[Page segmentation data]
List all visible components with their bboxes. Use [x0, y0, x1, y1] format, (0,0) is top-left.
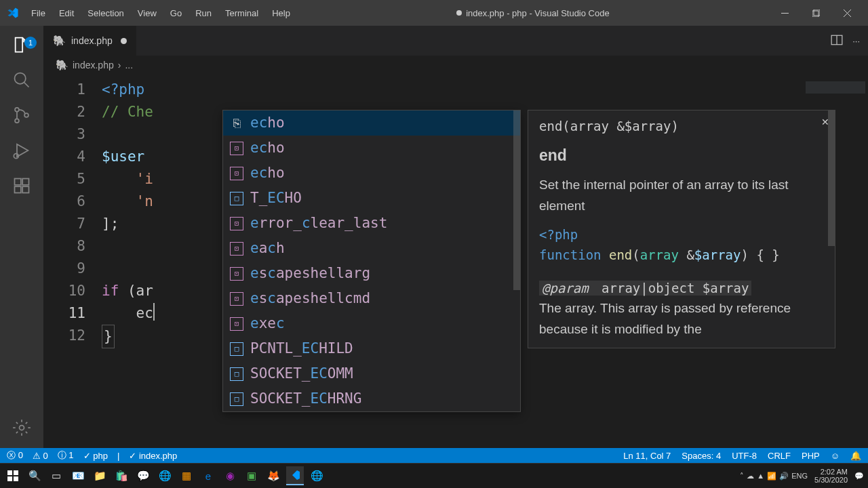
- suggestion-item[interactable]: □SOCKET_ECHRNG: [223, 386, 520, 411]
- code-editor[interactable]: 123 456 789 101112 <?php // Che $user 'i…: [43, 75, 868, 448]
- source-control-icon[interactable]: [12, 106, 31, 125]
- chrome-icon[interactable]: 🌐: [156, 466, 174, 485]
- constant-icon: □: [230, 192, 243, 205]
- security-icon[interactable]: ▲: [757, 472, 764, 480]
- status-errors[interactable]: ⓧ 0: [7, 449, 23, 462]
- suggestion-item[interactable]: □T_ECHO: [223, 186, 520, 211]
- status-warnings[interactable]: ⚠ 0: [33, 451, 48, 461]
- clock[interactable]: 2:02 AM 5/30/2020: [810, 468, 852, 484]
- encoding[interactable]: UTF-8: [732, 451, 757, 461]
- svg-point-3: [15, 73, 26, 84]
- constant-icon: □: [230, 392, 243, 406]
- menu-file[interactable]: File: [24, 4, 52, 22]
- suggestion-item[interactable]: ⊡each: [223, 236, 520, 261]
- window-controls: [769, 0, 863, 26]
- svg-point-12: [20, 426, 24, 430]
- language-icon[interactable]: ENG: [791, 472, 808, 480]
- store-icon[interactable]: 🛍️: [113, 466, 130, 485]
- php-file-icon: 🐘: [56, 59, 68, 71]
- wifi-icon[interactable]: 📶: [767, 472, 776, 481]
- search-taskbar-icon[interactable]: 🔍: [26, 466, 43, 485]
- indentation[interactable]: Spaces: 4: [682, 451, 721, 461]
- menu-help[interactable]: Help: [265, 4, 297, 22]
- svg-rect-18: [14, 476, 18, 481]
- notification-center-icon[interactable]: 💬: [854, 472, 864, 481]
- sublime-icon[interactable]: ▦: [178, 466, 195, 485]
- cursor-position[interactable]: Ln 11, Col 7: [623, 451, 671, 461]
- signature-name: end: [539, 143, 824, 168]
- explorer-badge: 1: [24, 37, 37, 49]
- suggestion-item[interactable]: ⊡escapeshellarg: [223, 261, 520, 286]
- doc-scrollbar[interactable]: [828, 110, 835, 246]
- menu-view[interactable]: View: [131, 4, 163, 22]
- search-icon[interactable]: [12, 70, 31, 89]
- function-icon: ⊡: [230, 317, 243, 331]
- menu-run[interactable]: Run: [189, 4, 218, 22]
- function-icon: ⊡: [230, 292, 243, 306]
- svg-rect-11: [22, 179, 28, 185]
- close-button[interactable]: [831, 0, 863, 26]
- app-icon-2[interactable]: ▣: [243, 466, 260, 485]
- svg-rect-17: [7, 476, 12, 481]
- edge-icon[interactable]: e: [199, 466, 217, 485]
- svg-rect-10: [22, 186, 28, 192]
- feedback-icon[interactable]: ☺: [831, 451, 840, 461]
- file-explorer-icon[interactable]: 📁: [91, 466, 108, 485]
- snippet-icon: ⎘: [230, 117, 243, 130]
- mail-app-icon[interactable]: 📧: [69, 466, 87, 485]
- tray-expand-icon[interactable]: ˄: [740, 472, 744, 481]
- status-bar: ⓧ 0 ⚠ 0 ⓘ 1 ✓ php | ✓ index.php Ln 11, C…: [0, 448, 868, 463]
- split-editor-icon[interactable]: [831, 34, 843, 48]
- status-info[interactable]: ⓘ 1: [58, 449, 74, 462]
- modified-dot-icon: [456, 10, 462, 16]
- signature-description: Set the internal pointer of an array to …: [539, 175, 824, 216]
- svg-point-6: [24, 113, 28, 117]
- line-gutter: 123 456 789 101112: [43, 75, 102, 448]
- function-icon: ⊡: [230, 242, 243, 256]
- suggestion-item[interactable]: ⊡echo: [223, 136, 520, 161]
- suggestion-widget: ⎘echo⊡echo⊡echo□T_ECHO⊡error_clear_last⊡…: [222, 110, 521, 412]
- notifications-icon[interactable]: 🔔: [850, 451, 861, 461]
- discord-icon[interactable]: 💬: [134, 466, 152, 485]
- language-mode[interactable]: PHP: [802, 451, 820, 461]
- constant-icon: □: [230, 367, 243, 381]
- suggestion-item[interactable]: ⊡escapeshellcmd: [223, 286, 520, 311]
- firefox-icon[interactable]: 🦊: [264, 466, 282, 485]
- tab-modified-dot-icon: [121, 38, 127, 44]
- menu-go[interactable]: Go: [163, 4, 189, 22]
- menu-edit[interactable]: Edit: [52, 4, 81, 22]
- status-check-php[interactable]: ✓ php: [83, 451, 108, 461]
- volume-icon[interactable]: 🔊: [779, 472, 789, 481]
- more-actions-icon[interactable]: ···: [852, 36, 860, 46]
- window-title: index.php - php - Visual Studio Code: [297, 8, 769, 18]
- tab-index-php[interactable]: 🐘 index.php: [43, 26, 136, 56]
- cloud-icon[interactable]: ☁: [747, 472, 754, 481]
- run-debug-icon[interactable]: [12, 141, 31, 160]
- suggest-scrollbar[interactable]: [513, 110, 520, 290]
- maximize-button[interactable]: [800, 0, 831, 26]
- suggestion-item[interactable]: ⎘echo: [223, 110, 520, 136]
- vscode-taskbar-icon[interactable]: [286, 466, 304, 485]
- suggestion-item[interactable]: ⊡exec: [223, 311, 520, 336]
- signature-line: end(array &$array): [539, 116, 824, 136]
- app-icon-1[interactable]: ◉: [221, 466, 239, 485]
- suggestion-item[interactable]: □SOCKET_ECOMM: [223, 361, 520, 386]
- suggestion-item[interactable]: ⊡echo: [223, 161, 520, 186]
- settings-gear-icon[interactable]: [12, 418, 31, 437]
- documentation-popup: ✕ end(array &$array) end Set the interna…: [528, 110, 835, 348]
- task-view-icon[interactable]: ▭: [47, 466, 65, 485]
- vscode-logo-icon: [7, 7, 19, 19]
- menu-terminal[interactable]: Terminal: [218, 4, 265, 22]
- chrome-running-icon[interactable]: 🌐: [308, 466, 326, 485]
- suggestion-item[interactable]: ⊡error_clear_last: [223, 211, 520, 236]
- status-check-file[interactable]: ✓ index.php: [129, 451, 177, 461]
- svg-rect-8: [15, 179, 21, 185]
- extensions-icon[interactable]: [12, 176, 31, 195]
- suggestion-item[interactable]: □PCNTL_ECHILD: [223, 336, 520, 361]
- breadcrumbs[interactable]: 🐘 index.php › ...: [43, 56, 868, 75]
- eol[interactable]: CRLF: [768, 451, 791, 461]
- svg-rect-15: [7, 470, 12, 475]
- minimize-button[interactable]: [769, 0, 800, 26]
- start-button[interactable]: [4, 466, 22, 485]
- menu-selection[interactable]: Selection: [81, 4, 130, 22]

§ **PROBLEM TO SOLVE**: Gather each line in these records that contains the string "function".

§ **RESPONSE AREA**:
- function-icon: ⊡: [230, 317, 243, 331]
- function-icon: ⊡: [230, 292, 243, 306]
- function-icon: ⊡: [230, 242, 243, 256]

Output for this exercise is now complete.